At One With the Disposal People

In the darkness and in the light this poetry gathers.

Outside I can hear the cans rattling as the gatherers

of trash make their rounds. I look out

and they see me, and we wave. We do that most every morning

when I am downstairs having breakfast. That much, at least,

we have in common, a Von Economo network of neurons

that provides a capacity for social awareness, for empathic communion.

But how can they know that? Are they aware, for example, what

I have here, piles of undiscardible collectanea,

freeze-dried, fragmented, and they tell me, pathological ideas as friable

as leaves in autumn, an overflowing garden, wild, unkempt,

not at all dissimilar to this, my mindset: an uninhabitable,

hard disc drive full of mishmosh?

So what do they do with all that trash? I do believe they have that over me.
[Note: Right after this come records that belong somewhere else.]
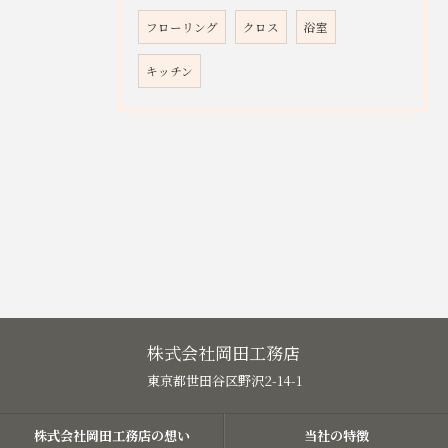
フローリング
クロス
浴室
キッチン
株式会社岡田工務店
東京都世田谷区野沢2-14-1
株式会社岡田工務店の想い
当社の特徴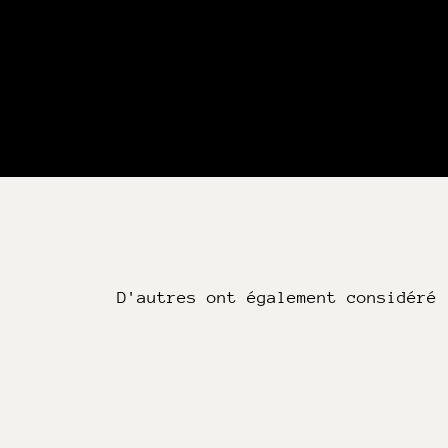
D'autres ont également considéré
My verbiage, I think, may actually make walls bulge.

It is like someone with a sore throat, a fire-cracker inside.

Papers stick out of the drawers like newspapers

out of old men’s pockets. What I need, I think, is that better back-up

they’re talking about. I will know that they are there

but they will be invisible No, no! That is even worse.

I need that mess like I need my nose.

Thus my indispensable, my incunabular order of genetic makeup,

the crazy swaddling cradle of my being.